Page-level text extractions:
···
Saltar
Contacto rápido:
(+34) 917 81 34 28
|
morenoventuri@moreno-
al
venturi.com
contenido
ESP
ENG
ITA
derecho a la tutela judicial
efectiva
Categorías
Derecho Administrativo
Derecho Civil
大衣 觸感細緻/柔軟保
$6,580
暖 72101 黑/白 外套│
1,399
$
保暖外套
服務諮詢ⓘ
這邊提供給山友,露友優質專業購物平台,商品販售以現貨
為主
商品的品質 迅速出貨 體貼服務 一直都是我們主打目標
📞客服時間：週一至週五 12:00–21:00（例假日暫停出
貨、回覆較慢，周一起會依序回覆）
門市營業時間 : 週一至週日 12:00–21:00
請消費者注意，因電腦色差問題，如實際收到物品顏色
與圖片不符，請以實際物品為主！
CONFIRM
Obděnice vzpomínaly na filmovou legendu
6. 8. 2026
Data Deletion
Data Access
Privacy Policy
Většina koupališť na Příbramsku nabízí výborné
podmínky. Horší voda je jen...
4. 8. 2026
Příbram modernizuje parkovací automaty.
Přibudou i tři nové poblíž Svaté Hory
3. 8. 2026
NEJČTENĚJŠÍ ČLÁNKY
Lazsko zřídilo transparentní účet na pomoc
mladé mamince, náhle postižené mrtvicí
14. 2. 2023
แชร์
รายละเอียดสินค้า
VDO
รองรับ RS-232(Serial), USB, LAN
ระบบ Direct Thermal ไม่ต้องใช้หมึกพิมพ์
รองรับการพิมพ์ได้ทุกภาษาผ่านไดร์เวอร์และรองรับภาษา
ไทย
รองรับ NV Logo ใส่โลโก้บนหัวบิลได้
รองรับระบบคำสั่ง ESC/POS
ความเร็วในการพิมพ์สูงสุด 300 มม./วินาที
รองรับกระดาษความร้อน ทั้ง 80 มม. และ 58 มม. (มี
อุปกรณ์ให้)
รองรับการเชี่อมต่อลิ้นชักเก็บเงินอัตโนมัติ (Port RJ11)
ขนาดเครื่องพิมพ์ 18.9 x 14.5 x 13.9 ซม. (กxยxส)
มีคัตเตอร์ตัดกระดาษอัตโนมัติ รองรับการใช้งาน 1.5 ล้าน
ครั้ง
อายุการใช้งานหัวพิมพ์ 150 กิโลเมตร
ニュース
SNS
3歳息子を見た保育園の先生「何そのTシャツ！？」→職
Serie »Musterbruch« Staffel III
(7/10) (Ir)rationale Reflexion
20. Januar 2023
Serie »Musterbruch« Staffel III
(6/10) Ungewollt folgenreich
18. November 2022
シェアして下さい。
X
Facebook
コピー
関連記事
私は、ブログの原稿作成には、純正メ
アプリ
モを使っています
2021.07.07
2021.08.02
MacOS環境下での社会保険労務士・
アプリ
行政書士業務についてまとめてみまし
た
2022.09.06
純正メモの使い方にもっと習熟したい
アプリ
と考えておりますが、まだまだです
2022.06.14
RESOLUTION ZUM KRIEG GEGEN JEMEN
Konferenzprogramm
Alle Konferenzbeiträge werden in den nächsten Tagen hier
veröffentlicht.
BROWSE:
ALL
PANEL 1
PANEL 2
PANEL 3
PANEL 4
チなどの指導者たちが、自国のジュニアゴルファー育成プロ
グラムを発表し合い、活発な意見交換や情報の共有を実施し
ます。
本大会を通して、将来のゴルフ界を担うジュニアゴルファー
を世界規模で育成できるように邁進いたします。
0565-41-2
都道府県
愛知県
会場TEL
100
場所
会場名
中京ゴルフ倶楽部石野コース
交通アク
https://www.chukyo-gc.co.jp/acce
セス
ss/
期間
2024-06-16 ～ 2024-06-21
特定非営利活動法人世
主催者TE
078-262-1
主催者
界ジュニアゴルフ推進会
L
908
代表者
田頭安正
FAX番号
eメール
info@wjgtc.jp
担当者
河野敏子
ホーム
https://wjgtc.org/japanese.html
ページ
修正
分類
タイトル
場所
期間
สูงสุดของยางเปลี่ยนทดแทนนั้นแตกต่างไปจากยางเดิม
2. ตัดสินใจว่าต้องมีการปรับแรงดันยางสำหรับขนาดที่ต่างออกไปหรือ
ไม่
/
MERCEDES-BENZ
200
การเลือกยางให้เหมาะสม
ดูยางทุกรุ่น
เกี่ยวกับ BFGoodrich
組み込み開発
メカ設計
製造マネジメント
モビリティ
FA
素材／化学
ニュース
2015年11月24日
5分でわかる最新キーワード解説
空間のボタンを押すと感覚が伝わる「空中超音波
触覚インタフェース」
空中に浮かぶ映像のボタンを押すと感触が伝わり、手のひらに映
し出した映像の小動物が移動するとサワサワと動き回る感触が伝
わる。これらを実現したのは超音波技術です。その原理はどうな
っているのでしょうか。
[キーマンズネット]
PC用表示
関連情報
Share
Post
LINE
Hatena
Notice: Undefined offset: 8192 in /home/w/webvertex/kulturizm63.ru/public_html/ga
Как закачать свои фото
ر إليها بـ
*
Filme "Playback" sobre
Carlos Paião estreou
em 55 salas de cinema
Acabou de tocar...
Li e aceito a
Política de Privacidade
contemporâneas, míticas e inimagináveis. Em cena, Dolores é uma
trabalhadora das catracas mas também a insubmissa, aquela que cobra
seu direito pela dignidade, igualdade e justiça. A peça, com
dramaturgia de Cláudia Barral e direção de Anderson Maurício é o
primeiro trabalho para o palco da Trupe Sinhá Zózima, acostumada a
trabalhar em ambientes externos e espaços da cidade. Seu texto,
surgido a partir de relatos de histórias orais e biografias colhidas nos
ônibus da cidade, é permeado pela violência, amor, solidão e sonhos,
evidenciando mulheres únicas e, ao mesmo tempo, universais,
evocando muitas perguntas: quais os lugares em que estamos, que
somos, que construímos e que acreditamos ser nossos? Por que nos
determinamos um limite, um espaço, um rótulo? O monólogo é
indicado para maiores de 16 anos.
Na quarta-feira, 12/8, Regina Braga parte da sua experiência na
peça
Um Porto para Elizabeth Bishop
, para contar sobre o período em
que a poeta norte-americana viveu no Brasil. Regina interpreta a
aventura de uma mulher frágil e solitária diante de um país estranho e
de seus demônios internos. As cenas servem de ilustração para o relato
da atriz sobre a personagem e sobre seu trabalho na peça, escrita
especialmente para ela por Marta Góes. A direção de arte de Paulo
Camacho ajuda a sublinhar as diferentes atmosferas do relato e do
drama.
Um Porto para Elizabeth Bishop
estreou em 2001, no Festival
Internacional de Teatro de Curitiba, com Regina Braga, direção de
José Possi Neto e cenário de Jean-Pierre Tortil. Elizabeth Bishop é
···
**Exercise brief:**
Transcribe each entry. Leave nothing out.

**Response to this task:**
Saltar
Contacto rápido:
(+34) 917 81 34 28
|
morenoventuri@moreno-
al
venturi.com
contenido
ESP
ENG
ITA
derecho a la tutela judicial
efectiva
Categorías
Derecho Administrativo
Derecho Civil
大衣 觸感細緻/柔軟保
$6,580
暖 72101 黑/白 外套│
1,399
$
保暖外套
服務諮詢ⓘ
這邊提供給山友,露友優質專業購物平台,商品販售以現貨
為主
商品的品質 迅速出貨 體貼服務 一直都是我們主打目標
📞客服時間：週一至週五 12:00–21:00（例假日暫停出
貨、回覆較慢，周一起會依序回覆）
門市營業時間 : 週一至週日 12:00–21:00
請消費者注意，因電腦色差問題，如實際收到物品顏色
與圖片不符，請以實際物品為主！
CONFIRM
Obděnice vzpomínaly na filmovou legendu
6. 8. 2026
Data Deletion
Data Access
Privacy Policy
Většina koupališť na Příbramsku nabízí výborné
podmínky. Horší voda je jen...
4. 8. 2026
Příbram modernizuje parkovací automaty.
Přibudou i tři nové poblíž Svaté Hory
3. 8. 2026
NEJČTENĚJŠÍ ČLÁNKY
Lazsko zřídilo transparentní účet na pomoc
mladé mamince, náhle postižené mrtvicí
14. 2. 2023
แชร์
รายละเอียดสินค้า
VDO
รองรับ RS-232(Serial), USB, LAN
ระบบ Direct Thermal ไม่ต้องใช้หมึกพิมพ์
รองรับการพิมพ์ได้ทุกภาษาผ่านไดร์เวอร์และรองรับภาษา
ไทย
รองรับ NV Logo ใส่โลโก้บนหัวบิลได้
รองรับระบบคำสั่ง ESC/POS
ความเร็วในการพิมพ์สูงสุด 300 มม./วินาที
รองรับกระดาษความร้อน ทั้ง 80 มม. และ 58 มม. (มี
อุปกรณ์ให้)
รองรับการเชี่อมต่อลิ้นชักเก็บเงินอัตโนมัติ (Port RJ11)
ขนาดเครื่องพิมพ์ 18.9 x 14.5 x 13.9 ซม. (กxยxส)
มีคัตเตอร์ตัดกระดาษอัตโนมัติ รองรับการใช้งาน 1.5 ล้าน
ครั้ง
อายุการใช้งานหัวพิมพ์ 150 กิโลเมตร
ニュース
SNS
3歳息子を見た保育園の先生「何そのTシャツ！？」→職
Serie »Musterbruch« Staffel III
(7/10) (Ir)rationale Reflexion
20. Januar 2023
Serie »Musterbruch« Staffel III
(6/10) Ungewollt folgenreich
18. November 2022
シェアして下さい。
X
Facebook
コピー
関連記事
私は、ブログの原稿作成には、純正メ
アプリ
モを使っています
2021.07.07
2021.08.02
MacOS環境下での社会保険労務士・
アプリ
行政書士業務についてまとめてみまし
た
2022.09.06
純正メモの使い方にもっと習熟したい
アプリ
と考えておりますが、まだまだです
2022.06.14
RESOLUTION ZUM KRIEG GEGEN JEMEN
Konferenzprogramm
Alle Konferenzbeiträge werden in den nächsten Tagen hier
veröffentlicht.
BROWSE:
ALL
PANEL 1
PANEL 2
PANEL 3
PANEL 4
チなどの指導者たちが、自国のジュニアゴルファー育成プロ
グラムを発表し合い、活発な意見交換や情報の共有を実施し
ます。
本大会を通して、将来のゴルフ界を担うジュニアゴルファー
を世界規模で育成できるように邁進いたします。
0565-41-2
都道府県
愛知県
会場TEL
100
場所
会場名
中京ゴルフ倶楽部石野コース
交通アク
https://www.chukyo-gc.co.jp/acce
セス
ss/
期間
2024-06-16 ～ 2024-06-21
特定非営利活動法人世
主催者TE
078-262-1
主催者
界ジュニアゴルフ推進会
L
908
代表者
田頭安正
FAX番号
eメール
info@wjgtc.jp
担当者
河野敏子
ホーム
https://wjgtc.org/japanese.html
ページ
修正
分類
タイトル
場所
期間
สูงสุดของยางเปลี่ยนทดแทนนั้นแตกต่างไปจากยางเดิม
2. ตัดสินใจว่าต้องมีการปรับแรงดันยางสำหรับขนาดที่ต่างออกไปหรือ
ไม่
/
MERCEDES-BENZ
200
การเลือกยางให้เหมาะสม
ดูยางทุกรุ่น
เกี่ยวกับ BFGoodrich
組み込み開発
メカ設計
製造マネジメント
モビリティ
FA
素材／化学
ニュース
2015年11月24日
5分でわかる最新キーワード解説
空間のボタンを押すと感覚が伝わる「空中超音波
触覚インタフェース」
空中に浮かぶ映像のボタンを押すと感触が伝わり、手のひらに映
し出した映像の小動物が移動するとサワサワと動き回る感触が伝
わる。これらを実現したのは超音波技術です。その原理はどうな
っているのでしょうか。
[キーマンズネット]
PC用表示
関連情報
Share
Post
LINE
Hatena
Notice: Undefined offset: 8192 in /home/w/webvertex/kulturizm63.ru/public_html/ga
Как закачать свои фото
ر إليها بـ
*
Filme "Playback" sobre
Carlos Paião estreou
em 55 salas de cinema
Acabou de tocar...
Li e aceito a
Política de Privacidade
contemporâneas, míticas e inimagináveis. Em cena, Dolores é uma
trabalhadora das catracas mas também a insubmissa, aquela que cobra
seu direito pela dignidade, igualdade e justiça. A peça, com
dramaturgia de Cláudia Barral e direção de Anderson Maurício é o
primeiro trabalho para o palco da Trupe Sinhá Zózima, acostumada a
trabalhar em ambientes externos e espaços da cidade. Seu texto,
surgido a partir de relatos de histórias orais e biografias colhidas nos
ônibus da cidade, é permeado pela violência, amor, solidão e sonhos,
evidenciando mulheres únicas e, ao mesmo tempo, universais,
evocando muitas perguntas: quais os lugares em que estamos, que
somos, que construímos e que acreditamos ser nossos? Por que nos
determinamos um limite, um espaço, um rótulo? O monólogo é
indicado para maiores de 16 anos.
Na quarta-feira, 12/8, Regina Braga parte da sua experiência na
peça
Um Porto para Elizabeth Bishop
, para contar sobre o período em
que a poeta norte-americana viveu no Brasil. Regina interpreta a
aventura de uma mulher frágil e solitária diante de um país estranho e
de seus demônios internos. As cenas servem de ilustração para o relato
da atriz sobre a personagem e sobre seu trabalho na peça, escrita
especialmente para ela por Marta Góes. A direção de arte de Paulo
Camacho ajuda a sublinhar as diferentes atmosferas do relato e do
drama.
Um Porto para Elizabeth Bishop
estreou em 2001, no Festival
Internacional de Teatro de Curitiba, com Regina Braga, direção de
José Possi Neto e cenário de Jean-Pierre Tortil. Elizabeth Bishop é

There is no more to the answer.